For example, if a long player and a short player have identical GIR stats, and both hit from the fairway, the long player would use their GIR directly (GIR * 1) while the shorter player gets extra credit for being farther away (maybe GIR * 1.25).
Obviously this is a judgment call — how much better is #3 on the list than #1? How much worse than #4? The best I can think of (if you have the stats) is to compare how good an individual player’s GIR is on short par-4s vs. long par-3s, then relate these to their overall GIR. But while distance plays a part, I think driving accuracy is the bigger deal because rough makes it harder to accurately judge the distance you must hit the ball to land it on the green. I might be proved wrong by the par-4/par-3 comparision, but I think any multiplier has to give more weight to accuracy off the tee than to distance.
Mike Southern
www.ruthlessgolf.com
Available Stats
That is the problem. As a dirty old man I prefer to watch the ladies and the LPGA keeps a lot less statistics than the PGA. So it is more difficult to calculate a realistic evaluation of skill levels for the LPGA players with the available data. Actually my interest in women’s sports was because I assisted a relative coach a women’s fast pitch softball team. I learned to appreciate the athletic ability and dedication of women athletes. Right now I am looking for trends in the data and futher analysis will be possible when I have all the available data in the database. It takes a lot of time to enter all of the data, as there are almost 1000 data points for each stat entered when you consider all six years that are available.
In addition to being better-looking...
I think most people play better by imitating the women rather than the men. The ladies focus on using what they have, while the men seem to try every fad that comes up! Since my blog is more instructional, I would find the ladies’ game appealing for that reason alone.
Of course, looks don’t hurt! 8-)
Mike Southern
www.ruthlessgolf.com
by Ruthless Mike on Feb 3, 2010 2:02 PM PST up reply actions
Obviously there are a lot of situations where 3 is preferable to 2. “Rough” is a huge area which includes trees and water, while “Fairway” is relatively well defined. At the same time – whether a player slices one 40 yards offline or barely reaches the first cut, it still counts as a missed fairway. For that reason (along with a few others), Accuracy is less reliable in predicting a player’s overall success than Distance. So I have to disagree with you that Accuracy is the bigger deal and deserves more weight – unless I’m interpreting your point backwards because you’re relating it some way with GIR?

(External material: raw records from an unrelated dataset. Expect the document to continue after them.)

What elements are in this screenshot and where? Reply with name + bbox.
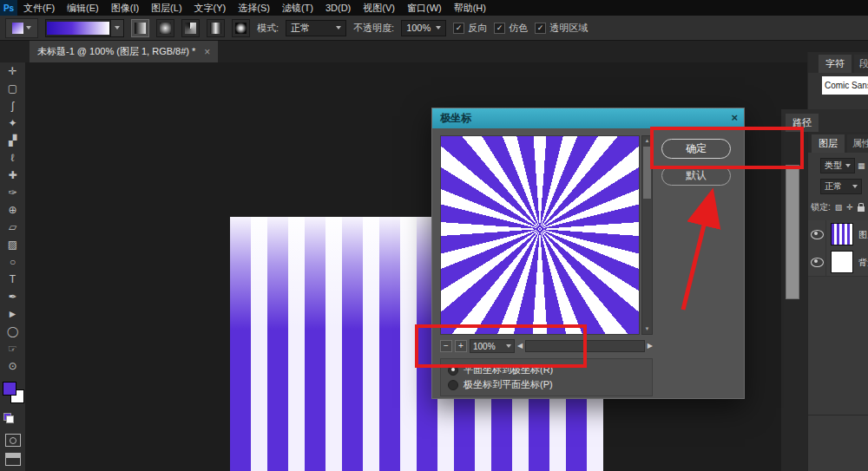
menu-window[interactable]: 窗口(W): [401, 0, 448, 16]
menu-filter[interactable]: 滤镜(T): [276, 0, 319, 16]
visibility-toggle[interactable]: [808, 248, 826, 276]
checkbox-checked-icon[interactable]: [453, 23, 464, 34]
dither-option[interactable]: 仿色: [494, 22, 528, 35]
lasso-tool[interactable]: ʃ: [0, 97, 25, 114]
layer-name[interactable]: 图层 1: [858, 229, 868, 241]
layer-row[interactable]: 图层 1: [808, 220, 868, 249]
clone-stamp-tool[interactable]: ⊕: [0, 201, 25, 219]
mode-dropdown[interactable]: 正常: [286, 20, 346, 36]
visibility-toggle[interactable]: [808, 220, 826, 248]
layer-row[interactable]: 背景: [808, 248, 868, 277]
shape-tool[interactable]: ◯: [0, 323, 25, 340]
reflected-gradient-icon: [210, 23, 221, 34]
checkbox-checked-icon[interactable]: [494, 23, 505, 34]
eraser-tool[interactable]: ▱: [0, 219, 25, 236]
gradient-picker[interactable]: [45, 19, 124, 37]
path-selection-tool[interactable]: ►: [0, 305, 25, 323]
lock-options-row: 锁定: ▨ ✛: [811, 201, 865, 213]
chevron-down-icon: [436, 26, 441, 29]
reverse-option[interactable]: 反向: [453, 22, 487, 35]
linear-gradient-button[interactable]: [131, 19, 149, 37]
layer-thumbnail[interactable]: [831, 251, 853, 273]
layers-panel: 类型 ▦ ◐ T 正常 锁定: ▨ ✛ 图层 1 背景: [808, 153, 868, 471]
diamond-gradient-icon: [235, 23, 247, 34]
move-tool[interactable]: ✛: [0, 62, 25, 80]
radio-icon[interactable]: [448, 380, 458, 390]
eye-icon: [811, 230, 824, 239]
opacity-dropdown[interactable]: 100%: [401, 20, 446, 36]
pixel-filter-icon[interactable]: ▦: [858, 160, 865, 172]
menu-help[interactable]: 帮助(H): [448, 0, 492, 16]
reverse-label: 反向: [468, 22, 487, 35]
menu-file[interactable]: 文件(F): [17, 0, 61, 16]
foreground-color-swatch[interactable]: [3, 382, 16, 396]
scroll-right-icon[interactable]: ▶: [648, 339, 653, 353]
magic-wand-tool[interactable]: ✦: [0, 114, 25, 132]
screen-mode-icon[interactable]: [5, 453, 21, 466]
annotation-highlight-zoom-controls: [415, 324, 587, 368]
tab-paragraph[interactable]: 段: [854, 55, 868, 73]
lock-position-icon[interactable]: ✛: [846, 201, 853, 213]
radial-gradient-button[interactable]: [156, 19, 174, 37]
close-icon[interactable]: ×: [731, 111, 738, 124]
gradient-dropdown-button[interactable]: [110, 20, 123, 36]
options-bar: 模式: 正常 不透明度: 100% 反向 仿色 透明区域: [0, 16, 868, 41]
layer-filter-icons: ▦ ◐ T: [858, 160, 868, 172]
polar-to-rect-option[interactable]: 极坐标到平面坐标(P): [448, 378, 645, 391]
quick-mask-icon[interactable]: [5, 434, 21, 447]
scroll-down-icon[interactable]: ▼: [642, 324, 652, 334]
menu-image[interactable]: 图像(I): [105, 0, 145, 16]
path-selection-icon: ►: [8, 309, 18, 319]
reflected-gradient-button[interactable]: [207, 19, 225, 37]
layer-filter-kind-dropdown[interactable]: 类型: [820, 158, 855, 173]
menu-edit[interactable]: 编辑(E): [61, 0, 105, 16]
menu-view[interactable]: 视图(V): [357, 0, 401, 16]
filter-preview[interactable]: [440, 135, 640, 335]
polar-to-rect-label: 极坐标到平面坐标(P): [464, 378, 553, 391]
transparency-option[interactable]: 透明区域: [535, 22, 588, 35]
gradient-tool[interactable]: ▨: [0, 236, 25, 253]
angle-gradient-button[interactable]: [181, 19, 200, 37]
menu-layer[interactable]: 图层(L): [145, 0, 187, 16]
transparency-label: 透明区域: [549, 22, 588, 35]
blur-tool[interactable]: ○: [0, 253, 25, 271]
layer-thumbnail[interactable]: [831, 223, 853, 245]
layer-name[interactable]: 背景: [858, 257, 868, 269]
checkbox-checked-icon[interactable]: [535, 23, 546, 34]
dock-splitter[interactable]: [786, 165, 799, 299]
dialog-title-bar[interactable]: 极坐标: [432, 108, 744, 128]
chevron-down-icon: [852, 185, 858, 188]
default-colors-icon[interactable]: [3, 413, 14, 423]
gradient-preview: [47, 22, 109, 35]
zoom-tool[interactable]: ⊙: [0, 357, 25, 375]
zoom-icon: ⊙: [8, 361, 16, 371]
menu-select[interactable]: 选择(S): [232, 0, 276, 16]
font-family-field[interactable]: Comic Sans: [822, 76, 868, 95]
tab-layers[interactable]: 图层: [812, 134, 845, 153]
blend-mode-dropdown[interactable]: 正常: [820, 179, 862, 194]
shape-icon: ◯: [7, 326, 18, 337]
menu-type[interactable]: 文字(Y): [188, 0, 233, 16]
menu-3d[interactable]: 3D(D): [319, 0, 357, 16]
hand-tool[interactable]: ☞: [0, 340, 25, 357]
type-tool[interactable]: T: [0, 271, 25, 288]
tab-character[interactable]: 字符: [819, 55, 852, 73]
crop-tool[interactable]: ▞: [0, 132, 25, 149]
menu-bar: Ps 文件(F) 编辑(E) 图像(I) 图层(L) 文字(Y) 选择(S) 滤…: [0, 0, 868, 16]
tab-properties[interactable]: 属性: [847, 134, 868, 153]
document-tab[interactable]: 未标题-1 @ 100% (图层 1, RGB/8#) * ×: [30, 41, 218, 62]
healing-brush-tool[interactable]: ✚: [0, 167, 25, 184]
magic-wand-icon: ✦: [8, 118, 16, 128]
dither-label: 仿色: [509, 22, 528, 35]
close-icon[interactable]: ×: [204, 46, 210, 58]
marquee-tool[interactable]: ▢: [0, 80, 25, 97]
lock-all-icon[interactable]: [858, 206, 865, 212]
eyedropper-tool[interactable]: ℓ: [0, 149, 25, 167]
tool-preset-picker[interactable]: [5, 18, 38, 38]
diamond-gradient-button[interactable]: [232, 19, 250, 37]
chevron-down-icon: [115, 26, 120, 29]
brush-tool[interactable]: ✑: [0, 184, 25, 201]
pen-tool[interactable]: ✒: [0, 288, 25, 305]
lock-transparency-icon[interactable]: ▨: [835, 201, 843, 213]
color-swatches[interactable]: [3, 382, 24, 403]
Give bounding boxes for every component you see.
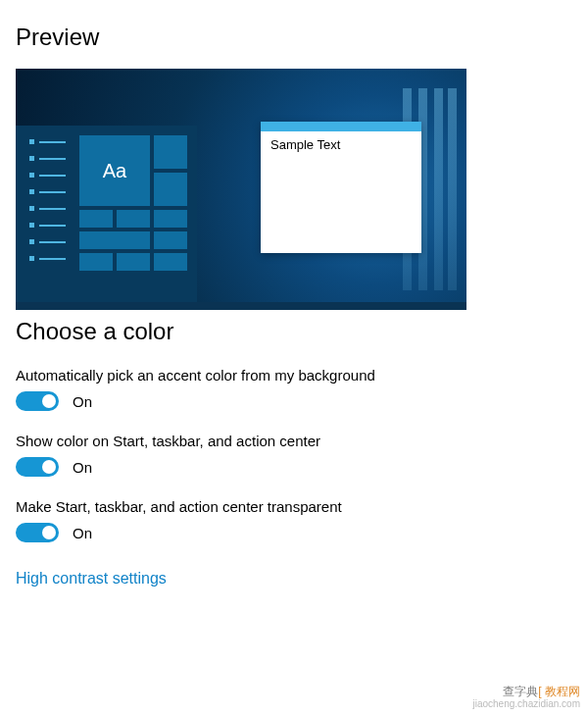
sample-window-titlebar (261, 122, 421, 131)
tile (154, 253, 187, 271)
toggle-state: On (73, 393, 92, 410)
watermark: 查字典[ 教程网 jiaocheng.chazidian.com (472, 685, 580, 710)
tile (154, 135, 187, 169)
high-contrast-link[interactable]: High contrast settings (16, 570, 167, 588)
setting-start-color: Show color on Start, taskbar, and action… (16, 433, 572, 477)
sample-window: Sample Text (261, 122, 421, 253)
watermark-text-2: jiaocheng.chazidian.com (472, 698, 580, 710)
choose-color-heading: Choose a color (16, 318, 572, 345)
start-menu-list (16, 126, 75, 302)
sample-window-text: Sample Text (261, 131, 421, 158)
toggle-start-color[interactable] (16, 457, 59, 477)
start-menu-tiles: Aa (75, 126, 197, 302)
tile (154, 173, 187, 206)
setting-label: Automatically pick an accent color from … (16, 367, 572, 384)
tile (79, 210, 113, 228)
preview-heading: Preview (16, 24, 572, 51)
taskbar-mock (16, 302, 466, 310)
tile (79, 253, 113, 271)
tile (117, 253, 150, 271)
tile (79, 231, 150, 249)
setting-label: Show color on Start, taskbar, and action… (16, 433, 572, 449)
tile (117, 210, 150, 228)
watermark-text-1b: [ 教程网 (538, 685, 580, 698)
start-menu-mock: Aa (16, 126, 197, 302)
tile (154, 231, 187, 249)
preview-pane: Aa Sample Text (16, 69, 466, 310)
setting-transparent: Make Start, taskbar, and action center t… (16, 498, 572, 542)
tile (154, 210, 187, 228)
toggle-state: On (73, 459, 92, 476)
setting-auto-accent: Automatically pick an accent color from … (16, 367, 572, 411)
accent-tile: Aa (79, 135, 150, 206)
watermark-text-1a: 查字典 (503, 685, 538, 698)
toggle-state: On (73, 525, 92, 541)
toggle-auto-accent[interactable] (16, 391, 59, 411)
setting-label: Make Start, taskbar, and action center t… (16, 498, 572, 515)
toggle-transparent[interactable] (16, 523, 59, 542)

Let me try it again then....
The point of the Frankenstats is to discover who is more skilled in different areas, right? I’m saying GIR from the rough is a better reflection of a player’s approach skills than GIR from the fairway.
I understand that “rough” could include a lot of things when you miss the fairway, but it’s also unlikely you’d hit the green in regulation if you put it in the drink, agreed? So if you’re missing a lot of fairways and STILL hitting a lot of greens, that means you’re hitting great shots the rest of the time. I interpret that to mean you’re more skilled at hitting approach shots than the person who’s in the fairway but has the same GIR stat. (The putting stats should reflect if the fairway player is hitting them close enough to make a difference.)

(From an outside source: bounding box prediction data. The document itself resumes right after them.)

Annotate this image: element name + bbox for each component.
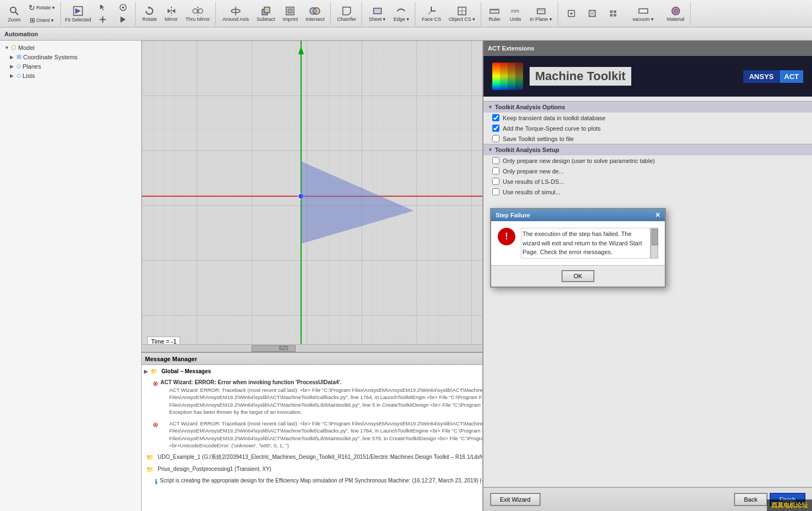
tree-item-model[interactable]: ▼ ⬡ Model (2, 43, 139, 52)
dialog-error-icon: ! (498, 228, 515, 245)
watermark: 西莫电机论坛 (767, 499, 812, 511)
vacuum-icon (638, 5, 649, 16)
vacuum-btn[interactable]: vacuum ▾ (624, 2, 663, 26)
svg-line-24 (429, 11, 431, 14)
thru-mirror-btn[interactable]: Thru Mirror (182, 2, 214, 26)
snap1-btn[interactable] (561, 8, 581, 19)
step-failure-dialog: Step Failure ✕ ! The execution of the st… (490, 208, 666, 288)
select1-btn[interactable] (93, 2, 113, 13)
sheet-edge-group: Sheet ▾ Edge ▾ (363, 2, 415, 26)
content-area: Time = -1 620 Message Manager — 📌 ▶ (142, 41, 812, 511)
intersect-btn[interactable]: Intersect (302, 2, 328, 26)
ruler-btn[interactable]: Ruler (485, 2, 504, 26)
zoom-group: Zoom ↻ Rotate ▾ ⊞ Orient ▾ (2, 2, 61, 26)
sheet-btn[interactable]: Sheet ▾ (365, 2, 389, 26)
edge-btn[interactable]: Edge ▾ (390, 2, 413, 26)
dialog-title: Step Failure (496, 212, 530, 218)
vacuum-label: vacuum ▾ (632, 16, 654, 22)
around-axis-btn[interactable]: Around Axis (219, 2, 252, 26)
sheet-label: Sheet ▾ (369, 16, 386, 22)
material-icon (670, 5, 681, 16)
zoom-btn[interactable]: Zoom (4, 2, 24, 26)
only-prepare-new-checkbox[interactable] (492, 167, 499, 175)
snap2-icon (588, 9, 597, 18)
svg-point-37 (570, 13, 572, 15)
svg-line-1 (15, 12, 18, 15)
material-label: Material (667, 16, 685, 22)
svg-rect-41 (610, 10, 613, 13)
error2-icon: ⊗ (153, 420, 158, 430)
select2-btn[interactable] (113, 2, 133, 13)
select3-btn[interactable] (93, 14, 113, 25)
dialog-close-icon[interactable]: ✕ (655, 211, 660, 219)
units-btn[interactable]: mm Units (505, 2, 525, 26)
expand-coord-icon: ▶ (10, 54, 16, 60)
thru-mirror-icon (192, 5, 203, 16)
snap3-icon (609, 9, 618, 18)
automation-bar: Automation (0, 27, 812, 41)
option-use-results-simul: Use results of simul... (483, 187, 812, 197)
dialog-scroll-container: The execution of the step has failed. Th… (521, 228, 658, 259)
exit-wizard-button[interactable]: Exit Wizard (490, 493, 541, 506)
subtract-icon (260, 5, 271, 16)
viewport-scrollthumb-h[interactable] (252, 345, 296, 352)
sidebar-tree: ▼ ⬡ Model ▶ ⊞ Coordinate Systems ▶ ◇ Pla… (0, 41, 141, 511)
ruler-label: Ruler (489, 16, 501, 22)
fit-selected-btn[interactable]: Fit Selected (64, 2, 92, 26)
back-button[interactable]: Back (734, 493, 767, 506)
ansys-badge: ANSYS (743, 70, 779, 83)
global-folder-icon: 📁 (151, 368, 157, 375)
face-cs-btn[interactable]: Face CS (419, 2, 444, 26)
orient-btn[interactable]: ⊞ Orient ▾ (25, 15, 58, 26)
dialog-scrollbar-thumb[interactable] (652, 229, 658, 245)
material-btn[interactable]: Material (664, 2, 688, 26)
face-cs-group: Face CS Object CS ▾ (416, 2, 482, 26)
save-settings-checkbox[interactable] (492, 135, 499, 142)
snap1-icon (567, 9, 576, 18)
keep-transient-checkbox[interactable] (492, 114, 499, 121)
cross-icon (98, 15, 107, 24)
tree-item-lists[interactable]: ▶ ◇ Lists (2, 71, 139, 80)
dialog-titlebar: Step Failure ✕ (491, 209, 665, 221)
face-cs-label: Face CS (422, 16, 441, 22)
svg-marker-7 (120, 16, 125, 23)
play-icon (119, 15, 127, 24)
dialog-message-text: The execution of the step has failed. Th… (521, 228, 650, 258)
rotate-btn[interactable]: ↻ Rotate ▾ (25, 2, 58, 14)
act-panel: ACT Extensions (482, 41, 812, 511)
watermark-text: 西莫电机论坛 (771, 502, 808, 508)
dialog-footer: OK (491, 265, 665, 287)
add-torque-speed-checkbox[interactable] (492, 125, 499, 132)
tree-item-coord-systems[interactable]: ▶ ⊞ Coordinate Systems (2, 52, 139, 61)
dialog-scroll[interactable]: The execution of the step has failed. Th… (521, 228, 650, 259)
planes-label: Planes (23, 63, 41, 70)
svg-rect-34 (537, 9, 545, 14)
snap2-btn[interactable] (582, 8, 602, 19)
only-prepare-new-design-checkbox[interactable] (492, 157, 499, 164)
mirror-btn[interactable]: Mirror (162, 2, 181, 26)
tree-item-planes[interactable]: ▶ ◇ Planes (2, 61, 139, 71)
svg-rect-28 (490, 9, 499, 13)
zoom-label: Zoom (8, 17, 20, 23)
svg-rect-44 (614, 14, 616, 16)
object-cs-btn[interactable]: Object CS ▾ (446, 2, 479, 26)
svg-rect-16 (264, 7, 270, 13)
rotate2-btn[interactable]: Rotate (139, 2, 160, 26)
use-results-simul-checkbox[interactable] (492, 188, 499, 195)
main-layout: ▼ ⬡ Model ▶ ⊞ Coordinate Systems ▶ ◇ Pla… (0, 41, 812, 511)
use-results-ls-ds-checkbox[interactable] (492, 178, 499, 185)
dialog-scrollbar[interactable] (650, 228, 658, 259)
dialog-ok-button[interactable]: OK (561, 270, 594, 282)
svg-rect-43 (610, 14, 613, 16)
ruler-icon (489, 5, 500, 16)
svg-point-11 (193, 9, 197, 13)
inplane-btn[interactable]: In Plane ▾ (526, 2, 555, 26)
svg-rect-60 (515, 63, 523, 90)
chamfer-btn[interactable]: Chamfer (334, 2, 360, 26)
subtract-btn[interactable]: Subtract (253, 2, 279, 26)
snap3-btn[interactable] (603, 8, 623, 19)
imprint-btn[interactable]: Imprint (280, 2, 302, 26)
svg-rect-21 (374, 8, 381, 14)
select4-btn[interactable] (113, 14, 133, 25)
model-icon: ⬡ (11, 44, 16, 51)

Again, if a player hits it 40 yards offline and STILL hits a high GIR, then that player is hitting better approach shots than another player with the same GIR stat but consistently hitting from the fairway.
That’s why I think accuracy is a greater factor in adjusting GIRs, and why it should carry a greater weight in your Approach Factor. You expect a longer shot to be harder than a short shot, but it’s still a fairly straightforward shot if both are in the fairway. Unless the green is ridiculously small for the expected approach shot, any decently-hit shot from the fairway — even a long shot — can be expected to hit and stay on the green. By comparison, the variety of lies you can get in the rough means any shot that stays on the green probably took more skill, so it also means a good GIR rating from the rough demonstrates more skill than a comparable GIR from the fairway. (And presumably more potential to go low on days when your accuracy is better.)

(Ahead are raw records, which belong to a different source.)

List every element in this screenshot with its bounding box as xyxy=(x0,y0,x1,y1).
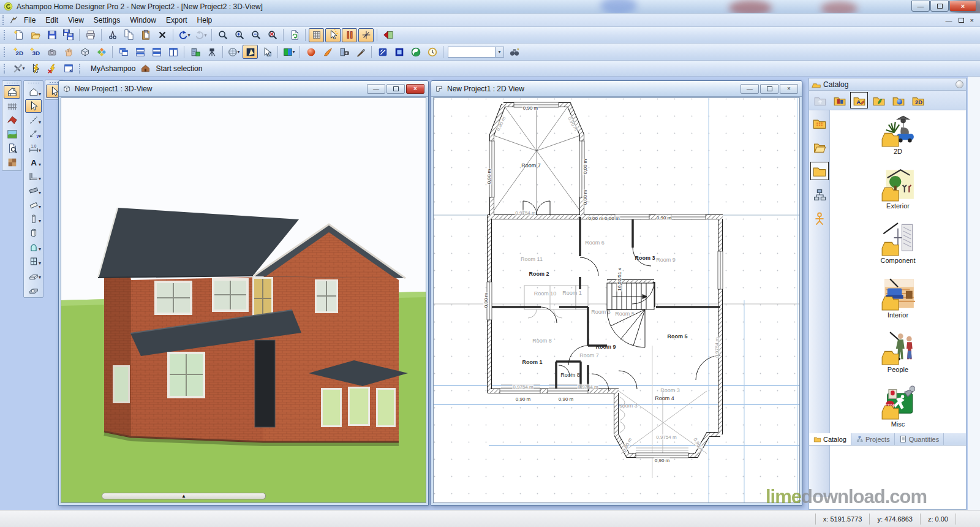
hand-button[interactable] xyxy=(61,45,76,59)
brush-button[interactable] xyxy=(353,45,368,59)
side-open-button[interactable] xyxy=(810,138,829,156)
light-button[interactable] xyxy=(243,45,258,59)
cat-up-tab[interactable] xyxy=(811,92,829,108)
fx-window-button[interactable] xyxy=(391,45,407,59)
chevron-down-icon[interactable]: ▾ xyxy=(495,47,503,57)
pick-object-button[interactable] xyxy=(259,45,274,59)
tab-quantities[interactable]: Quantities xyxy=(895,433,944,445)
catalog-item-exterior[interactable]: Exterior xyxy=(864,167,932,222)
box-3d-button[interactable] xyxy=(77,45,92,59)
canvas-3d[interactable]: ▲ xyxy=(61,97,426,503)
fence-button[interactable] xyxy=(4,99,20,113)
save-button[interactable] xyxy=(44,28,59,42)
walkthrough-slider[interactable]: ▲ xyxy=(102,493,266,499)
redo-button[interactable]: ▾ xyxy=(193,28,208,42)
copy-button[interactable] xyxy=(121,28,137,42)
texture-button[interactable] xyxy=(4,156,20,169)
menu-settings[interactable]: Settings xyxy=(89,15,125,26)
opening-button[interactable]: ▾ xyxy=(25,268,42,282)
wall-corner-button[interactable]: ▾ xyxy=(25,170,42,183)
grid-button[interactable] xyxy=(309,28,324,42)
camera-button[interactable] xyxy=(44,45,59,59)
child-minimize-button[interactable]: — xyxy=(741,84,759,94)
mosaic-button[interactable] xyxy=(94,45,109,59)
measure-button[interactable]: ?▾ xyxy=(25,127,42,141)
roof-button[interactable] xyxy=(4,113,20,127)
camera-tripod-button[interactable] xyxy=(204,45,219,59)
close-button[interactable]: × xyxy=(949,1,976,12)
win-tile-button[interactable] xyxy=(132,45,148,59)
tools-button[interactable]: ▾ xyxy=(11,61,26,75)
window-2d-titlebar[interactable]: New Project1 : 2D View — × xyxy=(431,81,802,97)
minimize-button[interactable]: — xyxy=(911,1,930,12)
arch-window-button[interactable]: ▾ xyxy=(25,240,42,254)
globe-button[interactable]: ▾ xyxy=(226,45,241,59)
window-3d-titlebar[interactable]: New Project1 : 3D-View — × xyxy=(59,81,428,97)
delete-button[interactable] xyxy=(154,28,170,42)
new-file-button[interactable] xyxy=(11,28,26,42)
open-button[interactable] xyxy=(28,28,43,42)
binoculars-button[interactable] xyxy=(507,45,522,59)
snap-select-button[interactable] xyxy=(325,28,341,42)
win-vert-button[interactable] xyxy=(165,45,181,59)
color-field-button[interactable]: ▾ xyxy=(281,45,296,59)
fx-blue-button[interactable] xyxy=(375,45,390,59)
zoom-button[interactable] xyxy=(215,28,230,42)
cat-objects-tab[interactable] xyxy=(889,92,907,108)
refresh-button[interactable] xyxy=(287,28,302,42)
terrain-button[interactable] xyxy=(4,127,20,141)
win-cascade-button[interactable] xyxy=(116,45,131,59)
spray-button[interactable] xyxy=(320,45,335,59)
guides-button[interactable] xyxy=(342,28,357,42)
menu-view[interactable]: View xyxy=(63,15,89,26)
menu-edit[interactable]: Edit xyxy=(40,15,63,26)
line-button[interactable]: ▾ xyxy=(25,113,42,127)
pillar-button[interactable] xyxy=(25,226,42,240)
mdi-close-button[interactable]: × xyxy=(970,17,974,24)
column-button[interactable]: ▾ xyxy=(25,212,42,226)
catalog-item-component[interactable]: Component xyxy=(864,222,932,276)
catalog-item-misc[interactable]: STOP Misc xyxy=(864,385,932,440)
canvas-2d[interactable]: Room 7Room 11Room 2Room 6Room 3Room 9Roo… xyxy=(433,97,800,503)
cat-2d-tab[interactable]: 2D xyxy=(909,92,927,108)
side-swatches-button[interactable] xyxy=(810,114,829,132)
child-restore-button[interactable] xyxy=(760,84,778,94)
run-button[interactable] xyxy=(28,61,43,75)
tab-catalog[interactable]: Catalog xyxy=(809,433,851,445)
script-window-button[interactable] xyxy=(61,61,76,75)
view-3d-button[interactable]: 3D xyxy=(28,45,43,59)
sphere-red-button[interactable] xyxy=(303,45,318,59)
print-button[interactable] xyxy=(83,28,98,42)
fx-clock-button[interactable] xyxy=(424,45,440,59)
menu-file[interactable]: File xyxy=(19,15,40,26)
child-close-button[interactable]: × xyxy=(780,84,798,94)
plan-preview-button[interactable] xyxy=(4,142,20,155)
mdi-restore-button[interactable] xyxy=(959,18,964,23)
child-close-button[interactable]: × xyxy=(406,84,424,94)
building-mode-button[interactable] xyxy=(4,85,20,99)
stop-run-button[interactable] xyxy=(44,61,59,75)
save-view-button[interactable] xyxy=(187,45,203,59)
cut-button[interactable] xyxy=(105,28,120,42)
fx-green-button[interactable] xyxy=(408,45,423,59)
win-horiz-button[interactable] xyxy=(149,45,164,59)
menu-help[interactable]: Help xyxy=(192,15,217,26)
capture-button[interactable] xyxy=(336,45,352,59)
zoom-out-button[interactable] xyxy=(248,28,263,42)
save-all-button[interactable] xyxy=(61,28,76,42)
side-folder-button[interactable] xyxy=(810,162,829,180)
menu-window[interactable]: Window xyxy=(125,15,161,26)
paste-button[interactable] xyxy=(138,28,153,42)
niche-button[interactable] xyxy=(25,282,42,296)
search-combo[interactable]: ▾ xyxy=(448,47,504,58)
building-button[interactable]: ▾ xyxy=(25,85,42,99)
start-selection-button[interactable]: Start selection xyxy=(151,64,207,73)
axes-button[interactable] xyxy=(358,28,374,42)
tab-projects[interactable]: Projects xyxy=(851,433,895,445)
pin-icon[interactable] xyxy=(956,80,963,88)
cat-materials-tab[interactable]: A xyxy=(850,92,868,108)
side-hierarchy-button[interactable] xyxy=(810,186,829,204)
zoom-off-button[interactable] xyxy=(265,28,280,42)
cat-buildings-tab[interactable] xyxy=(831,92,848,108)
select-button[interactable] xyxy=(25,99,42,113)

Or, to put it another way, it takes less skill to have a high GIR number when you’re always in the fairway than if you’re always in the rough. Distance is important and it does have an effect, but not as much unless (1) your bomb always puts it in the fairway, in which case you’re deadly accurate anyway, or (2) you’re much longer than your competition. (Off-hand, I would define “much” as at least 20 yards or two full clubs longer.) Even then, unless your bombed misses are in the short rough, the extra length probably left you a more difficult shot than the shorter player has because, even if she’s 20 yards behind you, she’s hitting from a much easier lie in the fairway. In that case, you still need more skill to hit and hold the green than the player in the fairway.
Does that explain my logic better?
Mike Southern
www.ruthlessgolf.com
by Ruthless Mike on Feb 3, 2010 5:14 PM PST up reply actions
got it
You were still talking about Accuracy as it relates to GIR – my mistake. And I agree with your points.
Like I told Tatkins...
I don’t see how you guys avoid migraines — I had trouble just trying to explain what I was thinking. I can’t imagine what’s involved in turning it into a number!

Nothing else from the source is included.